If you kill some in the real-world, most people would accept that they won’t later return to the world in any recognisable state. But what if you shot someone in the face in the real-world, knowing that in ten seconds they would come back to life – is that killing? If you’re playing paintball and you shoot your friend, taking him out of the round – is that killing? Does an actor playing Tybalt in Romeo and Juliet kill the actor playing Mercutio? Would he be arrested after the show, and waved into the back of the police vehicle by the miraculously reincarnated Mercutio?
How can you kill someone in a multiplayer videogame where all players understand that there is no finality? Even in a ‘perma-death’ game such as Day Z you can still re-enter the world and try again. But Spec Ops: The Line isn’t a multiplayer title (at least as far as Yager Studios is concerned) and the linear narrative adds a little more complexity to the issue. Looking at linear narratives in general; in books and films you could claim that characters are killed when, using the logic of the diegetic world, the audience believes that the character is removed from the world permanently. This is possible because the narrative progresses completely linearly e.g. Matt Damon’s character is killed in The Departed when he is shot in the head; you can rewind the film as many times as you want, but at that point he is always killed. However in videogames, even one as linear and narrative-focussed as Spec Ops, I don’t think you can make as clear-cut a statement.
Imagine you’re playing Spec Ops: The Line and you’re in an area with two generic enemies. You shoot one of them and they fall to the ground. Is that character removed from the game? Are they alive or dead? Have you just killed them? One perspective is simple enough; no, they are not dead. They were simply a mechanical obstacle destined to be recreated later in the game with the exact same model defining their appearance, the exact same actor defining their voice, and the exact same code defining their behaviour. However, even if you take the view that the instance is unique due to a particular setting or challenging moment then, at best, you’re left with perspective two: at that moment, the enemy is neither dead nor alive. Why? Because, while it’s entirely possible that you will shoot the second enemy, proceed through a checkpoint and never play that section again: enemy is dead, it’s also possible that the second enemy kills you, forcing you to replay from the beginning of the checkpoint: enemy is alive. “Oh man I have to kill this guy again,” you mutter, not realising how logically absurd the statement is. In a single, uninterrupted playthrough, you might experience shooting the same enemy in the face three, five, eight times. It’s Schrödinger’s Cat in reverse; the enemy is only truly dead when the videogame and its designers decide it’s appropriate to ‘measure’ the progress via a checkpoint, leaving the players actions within the box largely meaningless until such time. I realise we’re heading towards the philosophical but shouldn’t that be tackled first? Shouldn’t there first be a discussion on the possible existence of culpability before meting it out to players, developers, and the industry as a whole?

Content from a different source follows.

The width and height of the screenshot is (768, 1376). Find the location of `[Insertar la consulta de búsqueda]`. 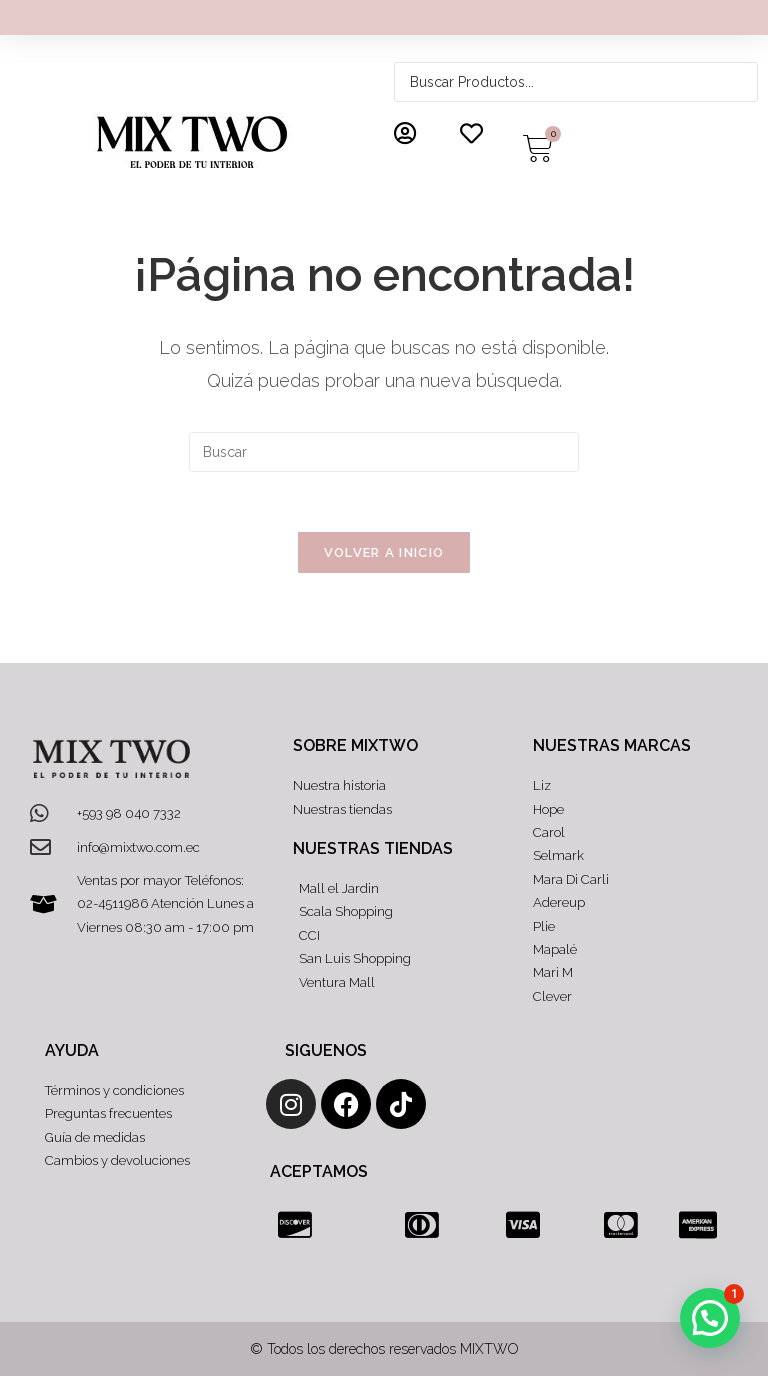 [Insertar la consulta de búsqueda] is located at coordinates (384, 452).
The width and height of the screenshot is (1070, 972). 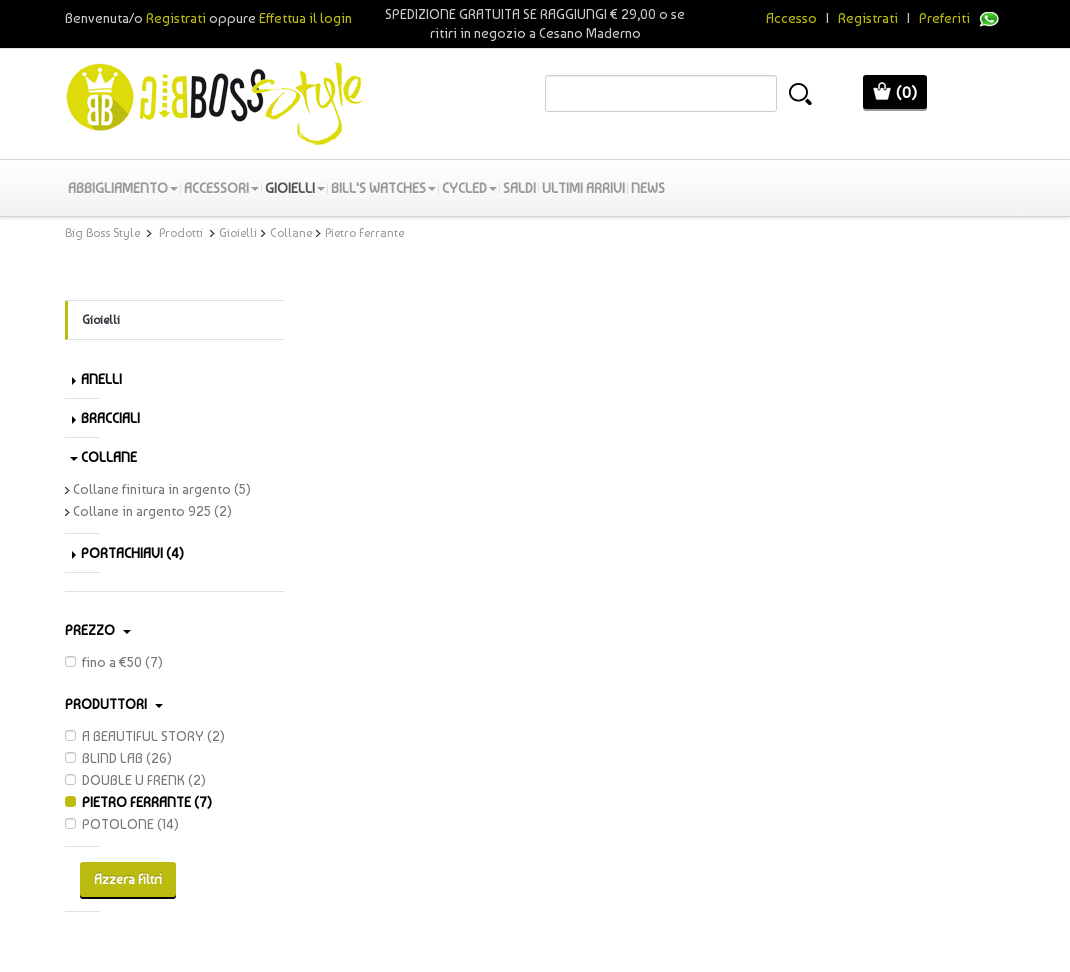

Personally don’t believe that players should be excused of responsibility as much as I believe they have no responsibility. The claim that a player who chooses to play a shooter is obligated to feel emotionally culpable for the violence is as absurd as claiming that a player who chooses to be the banker in Monopoly is obligated to understand fractional reserve regulations. Not only that, but that the insistence on creating games that try to directly influence the player through structured narratives is detrimental to gaming as a whole. It’s disappointing to read the many writers who think the opposite, and wade straight into the moral argument deep-end without even defining or outlining how certain actions in games can even have a real world moral equivalency.